Segundo a Revista Liberum Accessum, a banalização das injeções para emagrecimento reflete a busca social pela imagem ideal, impulsionada pelas redes sociais. O artigo reforça que a pressão estética pode levar ao uso indevido de medicamentos e à distorção da autopercepção corporal, especialmente entre mulheres jovens.
Essas constatações mostram que o problema vai além da medicina: ele é também cultural e psicológico.
O papel dos profissionais de saúde
O sucesso dos tratamentos com GLP-1 depende da atuação conjunta entre médico, nutricionista e psicólogo. O médico avalia a segurança do uso, o nutricionista orienta sobre ajustes alimentares e o psicólogo ajuda a lidar com as mudanças comportamentais que acompanham o emagrecimento.

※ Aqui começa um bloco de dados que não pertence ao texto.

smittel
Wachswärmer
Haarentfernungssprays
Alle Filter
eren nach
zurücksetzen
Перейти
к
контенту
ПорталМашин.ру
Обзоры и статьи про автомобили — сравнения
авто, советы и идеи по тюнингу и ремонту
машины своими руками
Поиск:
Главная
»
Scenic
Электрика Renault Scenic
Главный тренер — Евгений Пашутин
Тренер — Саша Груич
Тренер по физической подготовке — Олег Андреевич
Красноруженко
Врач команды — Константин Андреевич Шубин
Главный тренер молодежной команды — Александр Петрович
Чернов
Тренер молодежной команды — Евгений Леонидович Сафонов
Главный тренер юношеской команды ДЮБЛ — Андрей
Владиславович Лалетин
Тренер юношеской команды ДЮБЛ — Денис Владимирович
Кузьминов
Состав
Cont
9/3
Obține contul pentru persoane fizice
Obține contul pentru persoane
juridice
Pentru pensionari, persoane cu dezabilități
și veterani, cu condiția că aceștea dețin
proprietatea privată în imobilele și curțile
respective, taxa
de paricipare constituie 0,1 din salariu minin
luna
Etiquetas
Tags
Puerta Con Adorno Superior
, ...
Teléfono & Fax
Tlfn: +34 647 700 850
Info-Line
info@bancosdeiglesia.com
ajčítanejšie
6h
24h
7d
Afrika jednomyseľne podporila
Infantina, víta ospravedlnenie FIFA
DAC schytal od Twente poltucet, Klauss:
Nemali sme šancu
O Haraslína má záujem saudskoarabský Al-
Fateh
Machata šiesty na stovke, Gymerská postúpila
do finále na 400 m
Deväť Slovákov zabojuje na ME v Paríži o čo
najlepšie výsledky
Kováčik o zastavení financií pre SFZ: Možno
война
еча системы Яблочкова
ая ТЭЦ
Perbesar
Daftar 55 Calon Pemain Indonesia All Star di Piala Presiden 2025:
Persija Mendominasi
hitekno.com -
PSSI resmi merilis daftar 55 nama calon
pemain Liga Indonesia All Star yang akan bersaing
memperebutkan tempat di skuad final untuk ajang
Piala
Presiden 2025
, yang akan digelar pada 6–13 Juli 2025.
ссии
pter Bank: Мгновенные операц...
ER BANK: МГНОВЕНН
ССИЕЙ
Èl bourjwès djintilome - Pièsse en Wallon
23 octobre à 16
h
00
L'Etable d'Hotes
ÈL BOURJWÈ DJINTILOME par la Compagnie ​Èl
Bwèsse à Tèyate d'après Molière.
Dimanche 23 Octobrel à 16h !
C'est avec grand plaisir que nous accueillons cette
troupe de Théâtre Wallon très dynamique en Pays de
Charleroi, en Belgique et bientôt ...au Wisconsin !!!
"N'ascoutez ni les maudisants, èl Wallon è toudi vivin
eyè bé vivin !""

Essa abordagem integrada reduz o risco de dependência emocional do medicamento e aumenta as chances de manter os resultados a longo prazo.
A interrupção abrupta do tratamento, por outro lado, pode levar ao reganho de peso (o chamado “efeito rebote”) se o paciente não tiver consolidado novos hábitos. Por isso, a prescrição médica deve sempre vir acompanhada de um plano de acompanhamento contínuo.
Responsabilidade compartilhada
Farmácias, clínicas e influenciadores também têm responsabilidade nesse cenário. É fundamental que evitem promover o uso desses medicamentos como “soluções milagrosas”. O discurso deve ser pautado por educação em saúde, não por promessa estética.
A disseminação de informações equivocadas, como a ideia de que “injeção emagrece sozinha”, contribui para o uso indevido e para o aumento de complicações. Informar com ética é parte do cuidado.
O que esperar do futuro
A expectativa é que as novas gerações de medicamentos baseados em GLP-1 sejam ainda mais eficazes e causem menos efeitos colaterais. Pesquisas em andamento avaliam versões orais e combinações com outras moléculas, ampliando o alcance terapêutico.
Mas, ao mesmo tempo, cresce a responsabilidade de garantir que esses avanços sejam usados de forma ética e segura. O sucesso dos tratamentos não depende apenas da ciência, mas também da consciência coletiva sobre seu uso.
As injeções emagrecedoras representam um marco na medicina metabólica, mas também um desafio ético e social. Elas podem transformar vidas… Desde que utilizadas com acompanhamento médico, responsabilidade e informação!